Completion & Chat
Completion
llm/complete
Send a single prompt string and get a completion back.
;; Simple completion
(llm/complete "Say hello in 5 words" {:max-tokens 50})With options:
(llm/complete "Explain monads"
{:model "claude-haiku-4-5-20251001"
:max-tokens 200
:temperature 0.3
:system "You are a Haskell expert."})llm/stream
Stream a completion, printing chunks as they arrive.
(llm/stream "Tell me a story" {:max-tokens 200})With a callback function:
(llm/stream "Tell me a story"
(fn (chunk) (display chunk))
{:max-tokens 200})llm/stream returns the full accumulated response string once streaming finishes — so you can show the live stream and keep the final text:
(define story
(llm/stream "Tell me a story" (fn (c) (display c)) {:max-tokens 200}))
;; `story` is the complete text after the stream ends.Chat
llm/chat
Send a list of messages and get a response. Supports system, user, and assistant messages.
(llm/chat
(list (message :system "You are a helpful assistant.")
(message :user "What is Lisp? One sentence."))
{:max-tokens 100})When you pass :tools, llm/chat runs the tool-execution loop for you (see Tools & Agents). Two options bound it: :tool-mode :none lets the model see the tools but never auto-executes them, and :max-tool-rounds N caps the loop (default 10).
Multi-Modal Chat
Send messages that include images alongside text using message/with-image.
;; Load an image and ask the LLM about it
(define img (file/read-bytes "photo.jpg"))
(define msg (message/with-image :user "Describe this image." img))
(llm/chat (list msg))Combine with regular messages:
(llm/chat
(list (message :system "You are an image analyst.")
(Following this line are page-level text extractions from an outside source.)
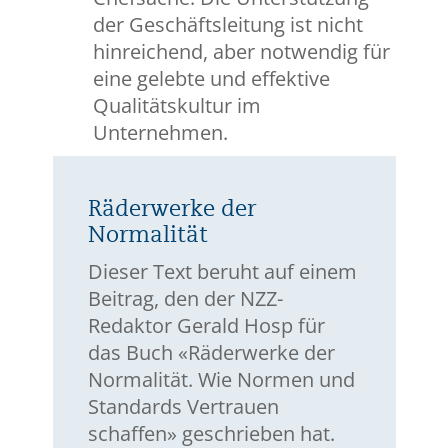
der Geschäftsleitung ist nicht
hinreichend, aber notwendig für
eine gelebte und effektive
Qualitätskultur im
Unternehmen.
Räderwerke der
Normalität
Dieser Text beruht auf einem
Beitrag, den der NZZ-
Redaktor Gerald Hosp für
das Buch «Räderwerke der
Normalität. Wie Normen und
Standards Vertrauen
schaffen» geschrieben hat.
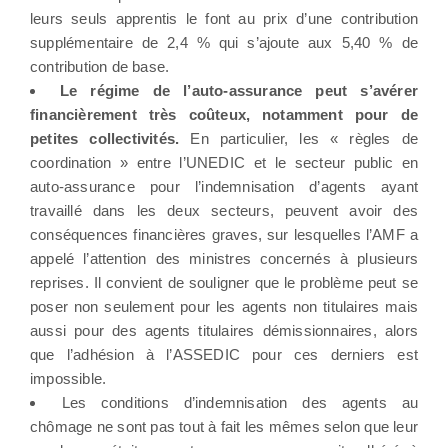
leurs seuls apprentis le font au prix d’une contribution
supplémentaire de 2,4 % qui s’ajoute aux 5,40 % de
contribution de base.
Le régime de l’auto-assurance peut s’avérer
financièrement très coûteux, notamment pour de
petites collectivités.
En particulier, les « règles de
coordination » entre l’UNEDIC et le secteur public en
auto-assurance pour l’indemnisation d’agents ayant
travaillé dans les deux secteurs, peuvent avoir des
conséquences financières graves, sur lesquelles l’AMF a
appelé l’attention des ministres concernés à plusieurs
reprises. Il convient de souligner que le problème peut se
poser non seulement pour les agents non titulaires mais
aussi pour des agents titulaires démissionnaires, alors
que l’adhésion à l’ASSEDIC pour ces derniers est
impossible.
Les conditions d’indemnisation des agents au
chômage ne sont pas tout à fait les mêmes selon que leur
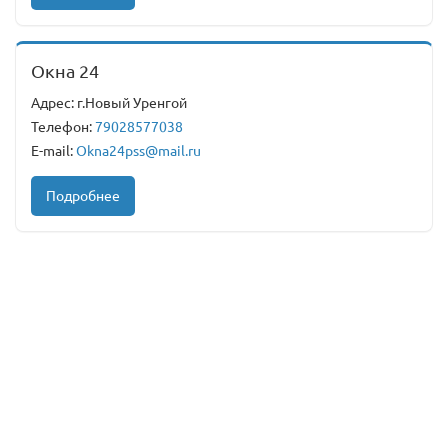
Окна 24
Адрес: г.Новый Уренгой
Телефон:
79028577038
E-mail:
Okna24pss@mail.ru
Подробнее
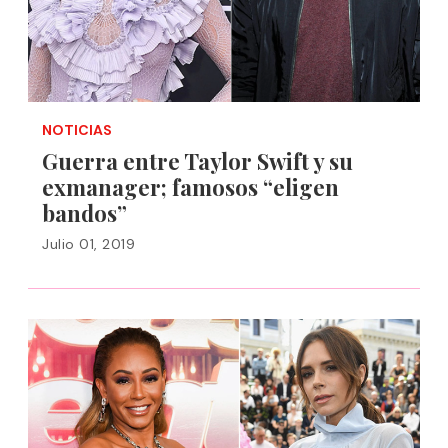
NOTICIAS
Guerra entre Taylor Swift y su
exmanager; famosos “eligen
bandos”
Julio 01, 2019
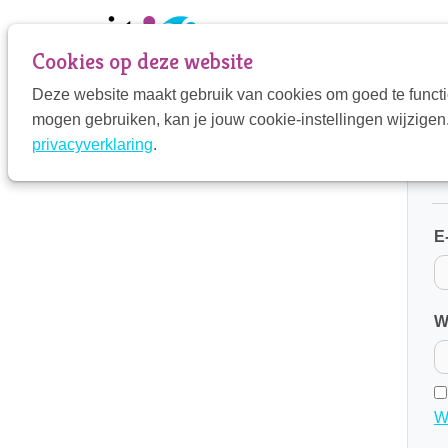
Sla
links
Cookies op deze website
over
Deze website maakt gebruik van cookies om goed te functi
Jump
mogen gebruiken, kan je jouw cookie-instellingen wijzigen.
to
H
privacyverklaring
.
navigation
Jump
to
main
E
content
W
W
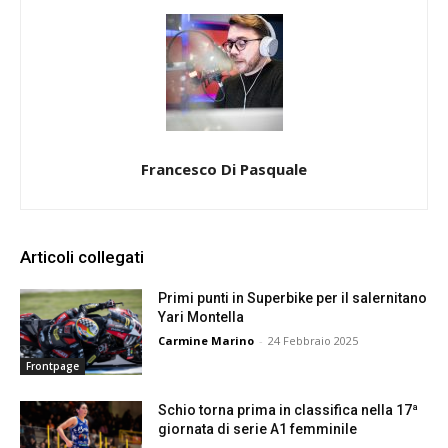
Francesco Di Pasquale
Articoli collegati
Primi punti in Superbike per il salernitano
Yari Montella
Carmine Marino
-
24 Febbraio 2025
Frontpage
Schio torna prima in classifica nella 17ª
giornata di serie A1 femminile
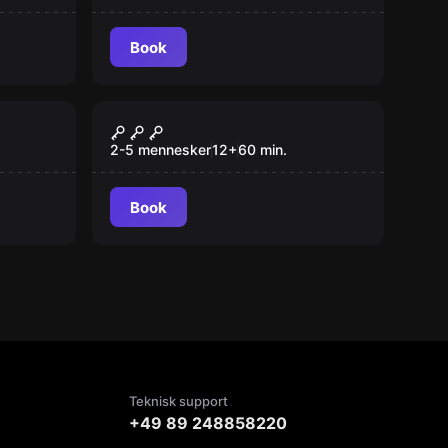
Book
Escape room
are
Juvelkuppet
Ny
2-5 mennesker
12
+
60
min.
Book
Teknisk support
+49 89 248858220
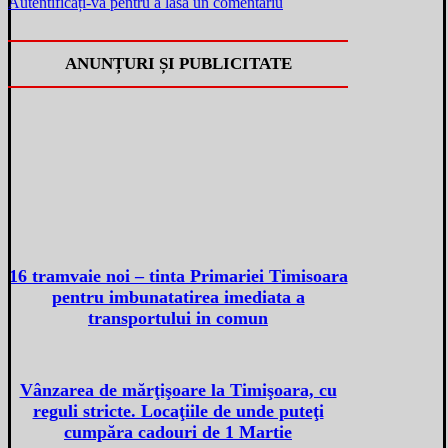
Autentificați-vă pentru a lăsa un comentariu
ANUNȚURI ȘI PUBLICITATE
16 tramvaie noi – tinta Primariei Timisoara
pentru imbunatatirea imediata a
transportului in comun
Vânzarea de mărţişoare la Timişoara, cu
reguli stricte. Locaţiile de unde puteţi
cumpăra cadouri de 1 Martie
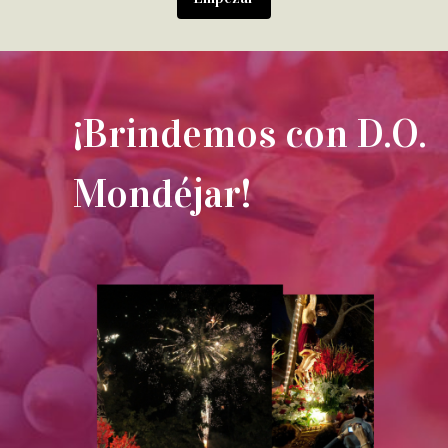
¡Brindemos con D.O.
Mondéjar!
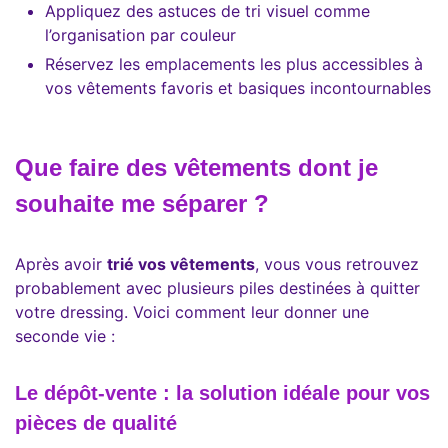
Appliquez des astuces de tri visuel comme
l’organisation par couleur
Réservez les emplacements les plus accessibles à
vos vêtements favoris et basiques incontournables
Que faire des vêtements dont je
souhaite me séparer ?
Après avoir
trié vos vêtements
, vous vous retrouvez
probablement avec plusieurs piles destinées à quitter
votre dressing. Voici comment leur donner une
seconde vie :
Le dépôt-vente : la solution idéale pour vos
pièces de qualité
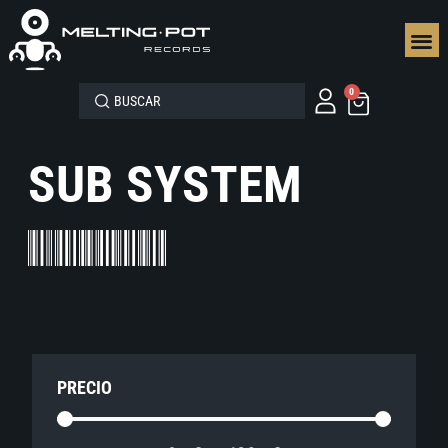
SEGUN
0
SUB SYSTEM
PRECIO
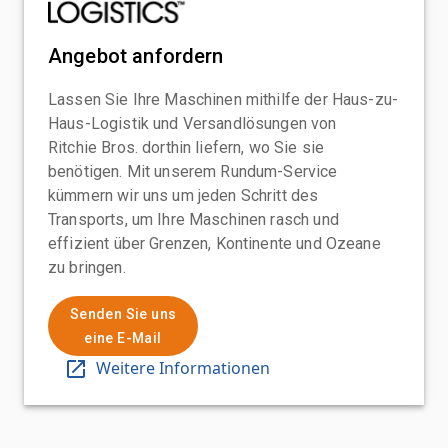
Angebot anfordern
Lassen Sie Ihre Maschinen mithilfe der Haus-zu-
Haus-Logistik und Versandlösungen von
Ritchie Bros. dorthin liefern, wo Sie sie
benötigen. Mit unserem Rundum-Service
kümmern wir uns um jeden Schritt des
Transports, um Ihre Maschinen rasch und
effizient über Grenzen, Kontinente und Ozeane
zu bringen.
Senden Sie uns
eine E-Mail
Weitere Informationen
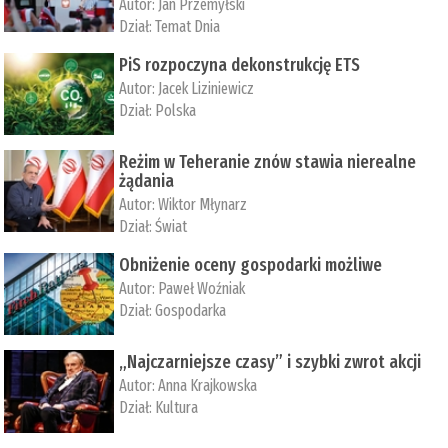
Autor:
Jan Przemyłski
Dział:
Temat Dnia
PiS rozpoczyna dekonstrukcję ETS
Autor:
Jacek Liziniewicz
Dział:
Polska
Reżim w Teheranie znów stawia nierealne
żądania
Autor:
Wiktor Młynarz
Dział:
Świat
Obniżenie oceny gospodarki możliwe
Autor:
Paweł Woźniak
Dział:
Gospodarka
„Najczarniejsze czasy” i szybki zwrot akcji
Autor:
Anna Krajkowska
Dział:
Kultura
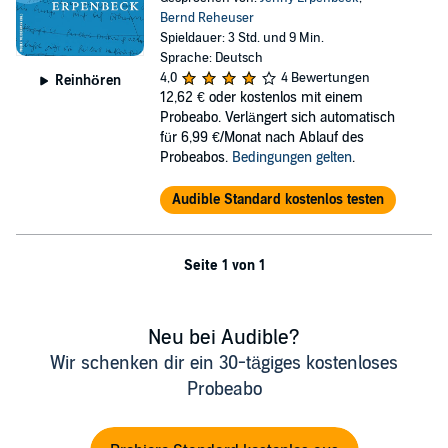
Bernd Reheuser
Spieldauer: 3 Std. und 9 Min.
Sprache: Deutsch
4,0
4 Bewertungen
Reinhören
12,62 €
oder kostenlos mit einem
Probeabo. Verlängert sich automatisch
für 6,99 €/Monat nach Ablauf des
Probeabos.
Bedingungen gelten
.
Audible Standard kostenlos testen
Seite 1 von 1
Neu bei Audible?
Wir schenken dir ein 30-tägiges kostenloses
Probeabo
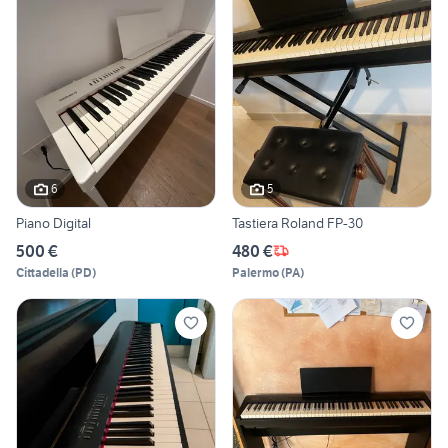
6
5
Piano Digital
Tastiera Roland FP-30
500 €
480 €
Cittadella
(
PD
)
Palermo
(
PA
)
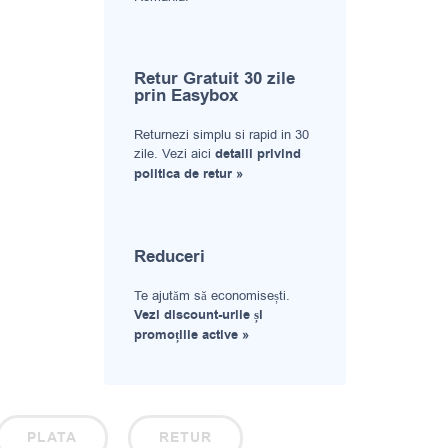
Retur Gratuit 30 zile
prin Easybox
Returnezi simplu si rapid in 30
zile. Vezi aici
detalii privind
politica de retur »
Reduceri
Te ajutăm să economisești.
Vezi discount-urile și
promoțiile active »
PLATA
RETUR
(message/with-image :user "What text is in this image?" (file/read-bytes "doc.png"))))The image must be a bytevector. Media type (PNG, JPEG, GIF, WebP, PDF) is detected automatically from magic bytes. See Vision Extraction for structured data extraction from images.
llm/send
Send a prompt value (composed from prompt expressions) to the LLM.
(define review-prompt
(prompt
(system "You are a code reviewer. Be concise.")
(user "Review this function.")))
(llm/send review-prompt {:max-tokens 200})Options
All completion and chat functions accept an options map with these keys:
| Key | Description |
|---|---|
:model | Model name (e.g. "claude-haiku-4-5-20251001") |
:max-tokens | Maximum tokens in response |
:temperature | Sampling temperature (0.0–1.0) |
:system | System prompt (for llm/complete) |
:reasoning-effort | Reasoning effort for thinking models — see below |
:tools | List of tool values (see Tools & Agents) |
:timeout | Per-call HTTP timeout in milliseconds (network providers; non-streaming) |
:tags / :metadata | Observability tags/metadata — see Backend Compatibility |
Reasoning effort
:reasoning-effort controls how much a reasoning/thinking model deliberates before answering. It takes a keyword or string: :minimal, :low, :medium, :high, :none, or :xhigh. It is a single portable option — Sema maps it to each provider's native control, so the same code works everywhere:
(llm/complete "Prove that sqrt(2) is irrational."
{:model "gpt-5.4-mini" :reasoning-effort :high :max-tokens 4000})| Provider | Mapped to |
|---|---|
| OpenAI | native reasoning_effort (gpt-5 / o-series) |
| Anthropic | extended thinking — effort sets the thinking budget_tokens (and raises max_tokens above it; temperature is forced to default while thinking) |
| Gemini | thinkingConfig.thinkingBudget (:none/:minimal disable thinking) |
Models and providers that don't support reasoning effort ignore the option (no-op). It is also accepted by llm/chat and per-run on agent/run ({:reasoning-effort :high}).